We compare the models produced by NAS to MobileDet-EdgeTPU, a class of mobile detection models customized for the previous generation of TPU. MobileDets have been demonstrated to achieve state-of-the-art detection quality on a variety of mobile accelerators: DSPs, GPUs, and the previous TPU. Compared with MobileDets, the new family of SpaghettiNet-EdgeTPU detection models achieves +2.2% mAP (absolute) on COCO at the same latency and consumes less than 70% of the energy used by MobileDet-EdgeTPU to achieve similar accuracy.

Comparing the performance of different object detection models on the COCO dataset with the mAP metric (higher is better). SpaghettiNet-EdgeTPU achieves higher detection quality at lower latency and energy consumption compared to previous mobile models, such as MobileDets and MobileNetV2 with Feature Pyramid Network (FPN).

Inclusive, Energy-Efficient Face Detection
Face detection is a foundational technology in cameras that enables a suite of additional features, such as fixing the focus, exposure and white balance, and even removing blur from the face with the new Face Unblur feature. Such features must be designed responsibly, and Face Detection in the Pixel 6 were developed with our AI Principles top of mind.

Left: The original photo without improvements. Right: An unblurred face in a dynamic environment. This is the result of Face Unblur combined with a more accurate face detector running at a higher frames per second.

Since mobile cameras can be power-intensive, it was important for the face detection model to fit within a power budget. To optimize for energy efficiency, we used the Spaghetti Search Space with an algorithm to search for architectures that maximize accuracy at a given energy target. Compared with a heavily optimized baseline model, SpaghettiNet achieves the same accuracy at ~70% of the energy. The resulting face detection model, called FaceSSD, is more power-efficient and accurate. This improved model, combined with our auto-white balance and auto-exposure tuning improvements, are part of Real Tone on Pixel 6. These improvements help better reflect the beauty of all skin tones. Developers can utilize this model in their own apps through the Android Camera2 API.

Toward Datacenter-Quality Language Models on a Mobile Device
Deploying low-latency, high-quality language models on mobile devices benefits ML tasks like language understanding, speech recognition, and machine translation. MobileBERT, a derivative of BERT, is a natural language processing (NLP) model tuned for mobile CPUs.

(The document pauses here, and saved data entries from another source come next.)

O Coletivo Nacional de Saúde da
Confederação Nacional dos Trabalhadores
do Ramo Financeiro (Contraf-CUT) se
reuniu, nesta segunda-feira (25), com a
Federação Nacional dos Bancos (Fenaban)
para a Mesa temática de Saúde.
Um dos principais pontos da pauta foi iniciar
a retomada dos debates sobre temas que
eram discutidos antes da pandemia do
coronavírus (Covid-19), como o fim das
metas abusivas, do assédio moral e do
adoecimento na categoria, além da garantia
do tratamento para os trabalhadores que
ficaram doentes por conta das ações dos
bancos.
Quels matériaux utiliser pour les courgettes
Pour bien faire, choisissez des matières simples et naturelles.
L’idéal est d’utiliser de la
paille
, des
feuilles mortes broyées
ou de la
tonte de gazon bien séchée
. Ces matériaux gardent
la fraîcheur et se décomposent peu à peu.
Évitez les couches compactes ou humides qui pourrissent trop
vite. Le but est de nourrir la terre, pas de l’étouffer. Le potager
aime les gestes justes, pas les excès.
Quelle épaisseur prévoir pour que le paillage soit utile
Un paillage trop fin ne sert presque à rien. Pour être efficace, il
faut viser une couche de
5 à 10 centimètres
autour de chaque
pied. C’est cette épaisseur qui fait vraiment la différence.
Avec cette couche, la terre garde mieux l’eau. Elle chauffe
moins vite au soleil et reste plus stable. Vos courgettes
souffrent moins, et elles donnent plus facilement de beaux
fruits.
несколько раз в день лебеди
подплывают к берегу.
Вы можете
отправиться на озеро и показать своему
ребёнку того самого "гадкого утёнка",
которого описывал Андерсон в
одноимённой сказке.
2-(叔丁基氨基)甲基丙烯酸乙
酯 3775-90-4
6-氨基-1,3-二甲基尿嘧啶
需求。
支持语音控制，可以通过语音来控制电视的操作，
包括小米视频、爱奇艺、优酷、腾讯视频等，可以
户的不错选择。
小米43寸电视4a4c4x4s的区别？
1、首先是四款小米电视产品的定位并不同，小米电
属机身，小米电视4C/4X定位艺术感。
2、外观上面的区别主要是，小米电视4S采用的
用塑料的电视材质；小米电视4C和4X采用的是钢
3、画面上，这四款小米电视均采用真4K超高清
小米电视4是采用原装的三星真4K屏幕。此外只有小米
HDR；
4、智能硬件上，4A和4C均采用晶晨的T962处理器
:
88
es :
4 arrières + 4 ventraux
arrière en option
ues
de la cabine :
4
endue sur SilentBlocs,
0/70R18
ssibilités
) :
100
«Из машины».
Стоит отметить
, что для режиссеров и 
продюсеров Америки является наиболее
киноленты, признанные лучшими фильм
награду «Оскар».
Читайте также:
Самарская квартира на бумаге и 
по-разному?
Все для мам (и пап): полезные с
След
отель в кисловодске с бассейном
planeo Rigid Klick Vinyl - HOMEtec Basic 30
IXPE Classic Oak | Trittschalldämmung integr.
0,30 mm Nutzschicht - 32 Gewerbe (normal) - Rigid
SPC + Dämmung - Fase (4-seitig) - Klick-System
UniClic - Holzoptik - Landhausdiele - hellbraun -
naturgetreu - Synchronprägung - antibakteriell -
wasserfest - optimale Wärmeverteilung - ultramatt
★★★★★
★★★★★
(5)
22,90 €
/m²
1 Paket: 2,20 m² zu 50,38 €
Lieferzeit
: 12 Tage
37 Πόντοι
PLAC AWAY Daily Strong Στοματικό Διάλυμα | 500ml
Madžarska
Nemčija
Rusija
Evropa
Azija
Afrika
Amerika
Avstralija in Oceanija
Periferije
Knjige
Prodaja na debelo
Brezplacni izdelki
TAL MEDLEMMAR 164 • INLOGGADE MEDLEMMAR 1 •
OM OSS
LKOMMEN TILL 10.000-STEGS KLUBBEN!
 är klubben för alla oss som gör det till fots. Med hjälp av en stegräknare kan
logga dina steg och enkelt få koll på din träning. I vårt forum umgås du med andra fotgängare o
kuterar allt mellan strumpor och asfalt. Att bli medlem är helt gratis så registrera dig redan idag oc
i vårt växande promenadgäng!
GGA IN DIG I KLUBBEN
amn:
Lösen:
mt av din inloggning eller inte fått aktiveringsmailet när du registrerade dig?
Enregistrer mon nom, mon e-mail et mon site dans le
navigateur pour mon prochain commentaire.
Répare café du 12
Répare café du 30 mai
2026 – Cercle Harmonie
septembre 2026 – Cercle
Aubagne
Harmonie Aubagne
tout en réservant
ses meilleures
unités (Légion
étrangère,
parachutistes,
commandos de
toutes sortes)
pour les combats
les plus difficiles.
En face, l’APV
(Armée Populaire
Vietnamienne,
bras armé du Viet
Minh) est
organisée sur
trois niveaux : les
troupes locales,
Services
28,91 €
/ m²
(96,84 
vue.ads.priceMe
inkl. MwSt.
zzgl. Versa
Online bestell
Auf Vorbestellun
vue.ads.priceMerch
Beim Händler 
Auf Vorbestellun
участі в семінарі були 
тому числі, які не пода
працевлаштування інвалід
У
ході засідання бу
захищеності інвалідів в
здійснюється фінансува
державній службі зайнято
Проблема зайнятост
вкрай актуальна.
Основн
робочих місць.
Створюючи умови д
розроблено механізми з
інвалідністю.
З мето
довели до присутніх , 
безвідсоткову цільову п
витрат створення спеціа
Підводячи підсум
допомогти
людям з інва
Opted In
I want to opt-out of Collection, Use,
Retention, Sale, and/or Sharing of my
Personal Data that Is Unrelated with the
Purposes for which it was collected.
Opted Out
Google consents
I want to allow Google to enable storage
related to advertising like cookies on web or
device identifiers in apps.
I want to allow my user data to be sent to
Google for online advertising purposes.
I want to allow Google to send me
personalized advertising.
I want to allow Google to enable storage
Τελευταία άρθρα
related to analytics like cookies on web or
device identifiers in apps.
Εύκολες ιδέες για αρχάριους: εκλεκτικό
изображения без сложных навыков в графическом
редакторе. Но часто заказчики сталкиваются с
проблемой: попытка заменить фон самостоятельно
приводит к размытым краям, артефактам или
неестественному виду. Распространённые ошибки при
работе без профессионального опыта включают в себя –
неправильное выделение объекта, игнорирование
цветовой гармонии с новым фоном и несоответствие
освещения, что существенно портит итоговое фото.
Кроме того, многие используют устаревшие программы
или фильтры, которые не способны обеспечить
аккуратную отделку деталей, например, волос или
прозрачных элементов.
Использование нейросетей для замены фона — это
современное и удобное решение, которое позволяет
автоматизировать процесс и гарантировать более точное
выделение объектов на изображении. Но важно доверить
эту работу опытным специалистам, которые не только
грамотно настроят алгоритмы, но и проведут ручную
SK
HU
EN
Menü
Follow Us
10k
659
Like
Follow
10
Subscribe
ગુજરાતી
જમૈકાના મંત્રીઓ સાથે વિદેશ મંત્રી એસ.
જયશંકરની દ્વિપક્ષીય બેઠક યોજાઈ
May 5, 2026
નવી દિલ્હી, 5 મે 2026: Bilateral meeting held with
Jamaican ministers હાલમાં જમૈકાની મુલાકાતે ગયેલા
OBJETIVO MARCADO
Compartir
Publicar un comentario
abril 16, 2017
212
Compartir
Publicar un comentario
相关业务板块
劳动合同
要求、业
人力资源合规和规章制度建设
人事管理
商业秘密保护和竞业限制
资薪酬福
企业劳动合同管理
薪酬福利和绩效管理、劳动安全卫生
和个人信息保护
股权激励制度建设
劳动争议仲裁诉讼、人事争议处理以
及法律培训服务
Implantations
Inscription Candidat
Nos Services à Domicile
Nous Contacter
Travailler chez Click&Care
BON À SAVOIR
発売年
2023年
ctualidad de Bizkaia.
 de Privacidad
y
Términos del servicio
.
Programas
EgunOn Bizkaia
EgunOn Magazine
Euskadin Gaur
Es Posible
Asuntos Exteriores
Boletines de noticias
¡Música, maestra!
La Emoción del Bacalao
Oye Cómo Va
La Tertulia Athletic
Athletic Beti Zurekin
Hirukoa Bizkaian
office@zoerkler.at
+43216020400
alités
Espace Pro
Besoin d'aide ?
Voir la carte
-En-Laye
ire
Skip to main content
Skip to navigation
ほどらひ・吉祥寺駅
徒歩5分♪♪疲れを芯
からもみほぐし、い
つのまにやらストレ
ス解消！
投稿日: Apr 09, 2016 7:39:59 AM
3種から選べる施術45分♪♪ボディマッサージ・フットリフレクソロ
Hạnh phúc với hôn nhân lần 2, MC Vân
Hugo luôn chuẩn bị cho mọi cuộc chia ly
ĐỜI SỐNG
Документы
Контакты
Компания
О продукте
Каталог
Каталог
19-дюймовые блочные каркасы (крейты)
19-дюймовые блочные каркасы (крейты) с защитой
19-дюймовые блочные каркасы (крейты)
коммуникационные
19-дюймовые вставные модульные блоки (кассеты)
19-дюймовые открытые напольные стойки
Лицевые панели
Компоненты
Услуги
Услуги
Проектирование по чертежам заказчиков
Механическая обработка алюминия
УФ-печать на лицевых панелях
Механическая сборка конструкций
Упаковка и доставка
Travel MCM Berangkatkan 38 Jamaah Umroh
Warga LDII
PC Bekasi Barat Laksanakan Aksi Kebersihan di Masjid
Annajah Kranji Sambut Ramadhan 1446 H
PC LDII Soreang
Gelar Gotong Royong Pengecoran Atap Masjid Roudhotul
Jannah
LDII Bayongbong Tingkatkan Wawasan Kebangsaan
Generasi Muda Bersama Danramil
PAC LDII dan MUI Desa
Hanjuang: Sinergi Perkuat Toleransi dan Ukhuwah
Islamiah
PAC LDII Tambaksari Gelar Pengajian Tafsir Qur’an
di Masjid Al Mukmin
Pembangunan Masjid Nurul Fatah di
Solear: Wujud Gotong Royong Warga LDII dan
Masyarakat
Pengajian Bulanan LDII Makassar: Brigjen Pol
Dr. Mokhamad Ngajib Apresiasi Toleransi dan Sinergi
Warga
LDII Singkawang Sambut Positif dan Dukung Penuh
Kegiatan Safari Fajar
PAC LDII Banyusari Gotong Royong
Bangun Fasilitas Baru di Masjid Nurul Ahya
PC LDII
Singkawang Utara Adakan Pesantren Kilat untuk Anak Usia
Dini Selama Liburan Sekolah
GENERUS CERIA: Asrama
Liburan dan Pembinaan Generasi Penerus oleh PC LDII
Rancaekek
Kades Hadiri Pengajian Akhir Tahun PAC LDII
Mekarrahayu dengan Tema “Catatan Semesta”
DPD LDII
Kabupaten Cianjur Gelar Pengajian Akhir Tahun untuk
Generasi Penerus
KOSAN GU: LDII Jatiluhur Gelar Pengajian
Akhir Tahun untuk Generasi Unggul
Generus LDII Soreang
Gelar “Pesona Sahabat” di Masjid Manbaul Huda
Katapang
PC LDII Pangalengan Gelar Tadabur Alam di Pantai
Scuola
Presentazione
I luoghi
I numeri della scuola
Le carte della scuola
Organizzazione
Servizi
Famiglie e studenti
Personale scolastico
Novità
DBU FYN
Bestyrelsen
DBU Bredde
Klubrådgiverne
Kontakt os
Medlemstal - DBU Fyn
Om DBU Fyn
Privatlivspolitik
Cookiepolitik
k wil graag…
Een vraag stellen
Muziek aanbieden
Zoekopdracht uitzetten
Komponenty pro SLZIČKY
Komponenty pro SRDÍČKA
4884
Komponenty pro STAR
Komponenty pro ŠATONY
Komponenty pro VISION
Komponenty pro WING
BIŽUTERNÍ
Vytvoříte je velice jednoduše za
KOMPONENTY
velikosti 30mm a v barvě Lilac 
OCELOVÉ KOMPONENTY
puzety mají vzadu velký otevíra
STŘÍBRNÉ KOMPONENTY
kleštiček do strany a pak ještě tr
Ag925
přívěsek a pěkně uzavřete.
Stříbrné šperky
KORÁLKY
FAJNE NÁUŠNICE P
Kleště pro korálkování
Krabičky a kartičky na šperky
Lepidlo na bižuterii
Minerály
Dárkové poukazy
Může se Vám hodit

However, due to the various architectural optimizations made to run these models efficiently on mobile CPUs, their quality is not as high as that of the large BERT models. Since MobileBERT on TPU runs significantly faster than on CPU, it presents an opportunity to improve the model architecture further and reduce the quality gap between MobileBERT and BERT. We extended the MobileBERT architecture and leveraged NAS to discover models that map well to the TPU. These new variants of MobileBERT, named MobileBERT-EdgeTPU, achieve up to 2x higher hardware utilization, allowing us to deploy large and more accurate models on TPU at latencies comparable to the baseline MobileBERT.

MobileBERT-EdgeTPU models, when deployed on Google Tensor’s TPU, produce on-device quality comparable to the large BERT models typically deployed in data centers.

Performance on the question answering task (SQuAD v 1.1). While the TPU in Pixel 6 provides a ~10x acceleration over CPU, further model customization for the TPU achieves on-device quality comparable to the large BERT models typically deployed in data centers.

Conclusion
In this post, we demonstrated how designing ML models for the target hardware expands the on-device ML capabilities of Pixel 6 and brings high-quality, ML-powered experiences to Pixel users. With NAS, we scaled the design of ML models to a variety of on-device tasks and built models that provide state-of-the-art quality on-device within the latency and power constraints of a mobile device. Researchers and ML developers can try out these models in their own use cases by accessing them through the TensorFlow model garden and TF Hub.

Acknowledgements
This work is made possible through a collaboration spanning several teams across Google. We’d like to acknowledge contributions from Rachit Agrawal, Berkin Akin, Andrey Ayupov, Aseem Bathla, Gabriel Bender, Po-Hsein Chu, Yicheng Fan, Max Gubin, Jaeyoun Kim, Quoc Le, Dongdong Li, Jing Li, Yun Long, Hanxiao Lu, Ravi Narayanaswami, Benjamin Panning, Anton Spiridonov, Anakin Tung, Zhuo Wang, Dong Hyuk Woo, Hao Xu, Jiayu Ye, Hongkun Yu, Ping Zhou, and Yanqi Zhuo. Finally, we’d like to thank Tom Small for creating illustrations for this blog post.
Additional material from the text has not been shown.